Tens of thousands fleeing Lebanon’s conflict face an uncertain future in Syria
When bombs began falling near their southern Lebanese home in early October, Salma and her husband knew it was time to leave – and return to their native Syria, the war-torn country they had fled a decade ago.
Today, she and her family are packed into her sister’s tiny apartment in the western Syrian town of Tal-Kalakh, after arriving there from nearby Lebanon with just the clothes on their backs.
“We thought coming here would give us some relief from the airstrikes, the bombing, the drones,” says Salma, seated on the bare floor, tears rolling down her face. “But instead we’re trapped in more suffering."
Of the more than 1 million people displaced by Israeli strikes on Lebanon since late September, tens of thousands have sought refuge in neighbouring Syria. Like Salma and her family, many are Syrians – returning home to a country still buffeted by years of unrest, where roughly half the population faces hunger.
“People in need are hosting, receiving, preparing meals and providing shelter and transport for other people in need,” says Kenneth Crossley, World Food Programme (WFP) Syria Country Director, who recently visited Syrian villages hosting the newly displaced. “We’re seeing a crisis piled on top of a crisis, piled on top of a crisis.”
At the main Syrian border crossings with Lebanon, WFP and other humanitarian agencies are providing thousands of distraught people with assistance, including WFP date bars, hot meals and ready-to-eat rations. In just a few weeks, we have reached 170,000 displaced people with such support inside Syria.
Over the next six months, WFP plans to scale up to deliver food and cash assistance to some 400,000 people in Syria – both those displaced and host communities – if Lebanon’s conflict drags on. The support comes on top of our food assistance within Lebanon, which aims to reach up to 1 million people affected by the crisis.
“We need the world to step up and help the people arriving here from Lebanon,” WFP’s Crossley says. “But we also need to help the hosts – the people of Syria, who are already so food insecure.”
Along with the WFP food rations they received returning to Syria, Salma and her family previously received our support as refugees in Lebanon. The assistance was vital, as various health ailments over the years ultimately prevented them from working. Her 68-year-old husband is in fragile health; her father in law is paralysed. Salma herself suffers from rheumatoid arthritis.
“In Lebanon, our neighbours knew our struggles and supported us,” Salma says. In Syria, with so many vulnerable people, that’s no longer possible. More than a dozen family members are packed into just two rooms of her sister’s apartment.
Salma is grateful for the WFP and other humanitarian assistance she receives – but it’s stretched to cover so many mouths, it’s not enough. The family eats only bread in the morning, she says, and drinks dirty tap water.
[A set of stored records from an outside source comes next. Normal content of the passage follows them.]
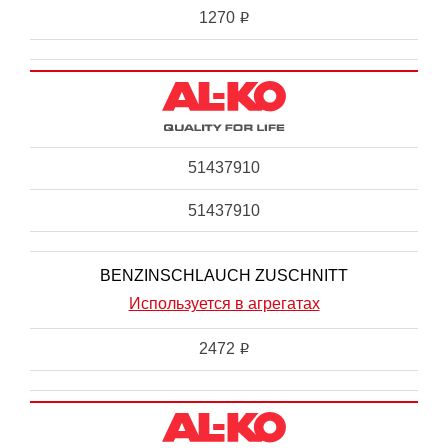
1270
i
51437910
51437910
BENZINSCHLAUCH ZUSCHNITT
Используется в агрегатах
2472
i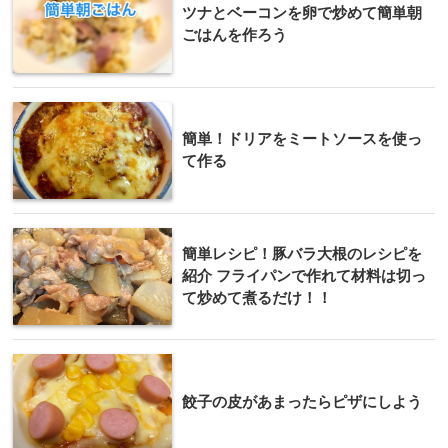
ツナとベーコンを卵で炒めて簡単朝
ごはんを作ろう
簡単！ドリアをミートソースを使っ
て作る
簡単レシピ！豚バラ大根のレシピを
紹介 フライパンで作れて材料は切っ
て炒めて煮るだけ！！
餃子の皮があまったらピザにしよう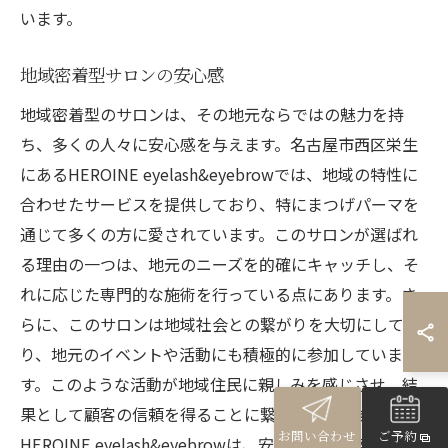
います。
地域密着型サロンの安心感
地域密着型のサロンは、その地元ならではの魅力を持
ち、多くの人々に安心感を与えます。名古屋市西区栄生
にあるHEROINE eyelash&eyebrowでは、地域の特性に
合わせたサービスを提供しており、特にまつげパーマを
通じて多くの方に愛されています。このサロンが選ばれ
る理由の一つは、地元のニーズを的確にキャッチし、そ
れに応じた専門的な施術を行っている点にあります。さ
らに、このサロンは地域社会との繋がりを大切にしてお
り、地元のイベントや活動にも積極的に参加していま
す。このような活動が地域住民に親しみを感じさせ、結
果として顧客の信頼を得ることに繋がっています。
お問い合わせ
ご予約
HEROINE eyelash&eyebrowは、安心して通えるサロン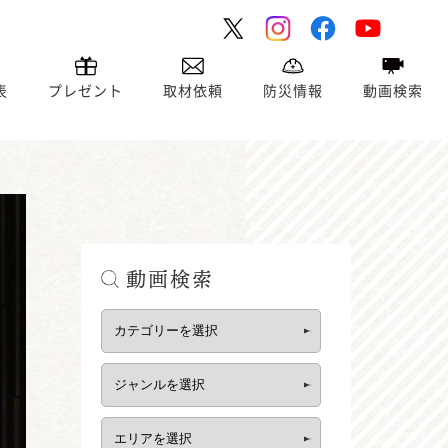
表
プレゼント
取材依頼
防災情報
動画検索
動画検索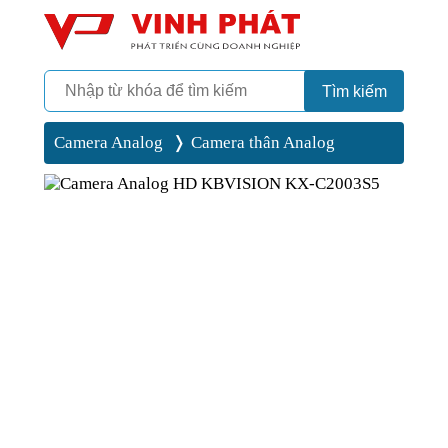
Camera
Vinh Phát Cần Thơ
Tìm kiếm
Camera Analog
Camera thân Analog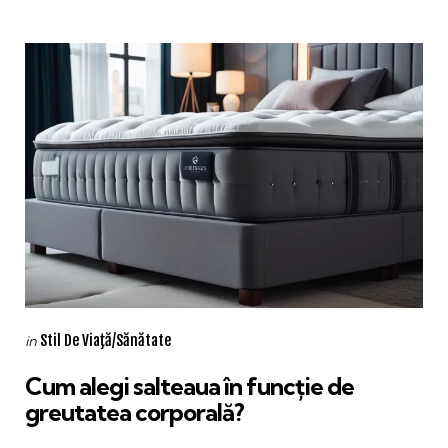
Categories
Posted
Stil De Viaţă/Sănătate
in
in
Cum alegi salteaua în funcție de
greutatea corporală?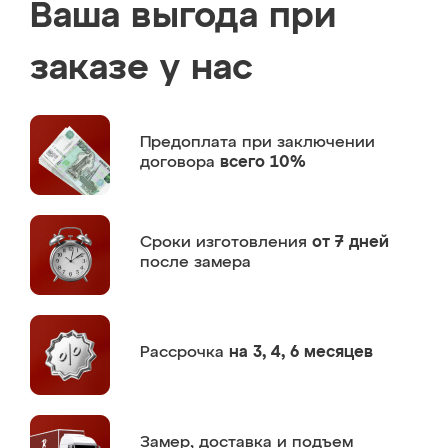
Ваша выгода при
заказе у нас
Предоплата
при заключении
договора
всего 10%
Сроки изготовления
от 7 дней
после замера
Рассрочка
на 3, 4, 6 месяцев
Замер,
доставка и подъем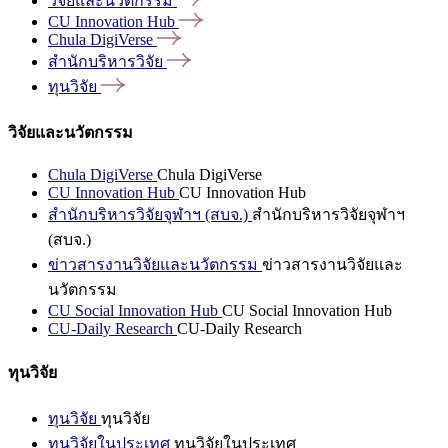
วิจัยและนวัตกรรม
CU Innovation
Hub
Chula
DigiVerse
สำนักบริหารวิจัย
ทุนวิจัย
วิจัยและนวัตกรรม
Chula DigiVerse
Chula DigiVerse
CU Innovation Hub
CU Innovation Hub
สำนักบริหารวิจัยจุฬาฯ (สบจ.)
สำนักบริหารวิจัยจุฬาฯ
(สบจ.)
ข่าวสารงานวิจัยและนวัตกรรม
ข่าวสารงานวิจัยและ
นวัตกรรม
CU Social Innovation Hub
CU Social Innovation Hub
CU-Daily Research
CU-Daily Research
ทุนวิจัย
ทุนวิจัย
ทุนวิจัย
ทุนวิจัยในประเทศ
ทุนวิจัยในประเทศ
“Violence in Syria, violence in Lebanon, where do we go?” Salma asks. “We must help each other survive this.”
Lucky to survive
Outside Syria’s capital Damascus, Bushra and her family have also received WFP and other humanitarian assistance. They escaped their Lebanese home by car amid spiralling smoke from the airstrikes. There was no time to gather even key identity documents. With the road near the border cratered by an airstrike, the family crossed into Syria by foot.
“As soon as we left, our house was bombed,” Bushra says, “thank God, we were lucky to survive.”
For the young mother and her husband, the journey home has stirred traumatic memories. Five years ago, they left Syria’s war-torn Deir Ezzor governorate, seeking refuge in Lebanon. Bushra found work there as a housekeeper, and her husband as a stonemason. Like Salma and her family, the couple and their two young sons received humanitarian assistance as refugees.
Neighbours back in Lebanon have sent her photos of their home. “It’s completely demolished,” Bushra says. “My heart broke when we left, but we had no other choice.”
Bushra and her family spoke to WFP from the Jdaydat Yabous border crossing near the Syrian capital, uncertain of where to go next. An uncle who once sheltered them in Syria no longer has room.
“We’re going through the same thing again,” says Bushra. “First in Syria, now in Lebanon. The feeling is indescribable. It’s overwhelming. My only comfort is that my children are safe.”
Her 5-year-old son, the oldest, keeps asking why they have fled, and whether they will return to Lebanon. He wonders whether his friends are still alive.
“He says, ‘mom, I want to go to school,'” Bushra says, tears welling up in her eyes. “He asks when the school bus will come for him – and asks me to get him a backpack.”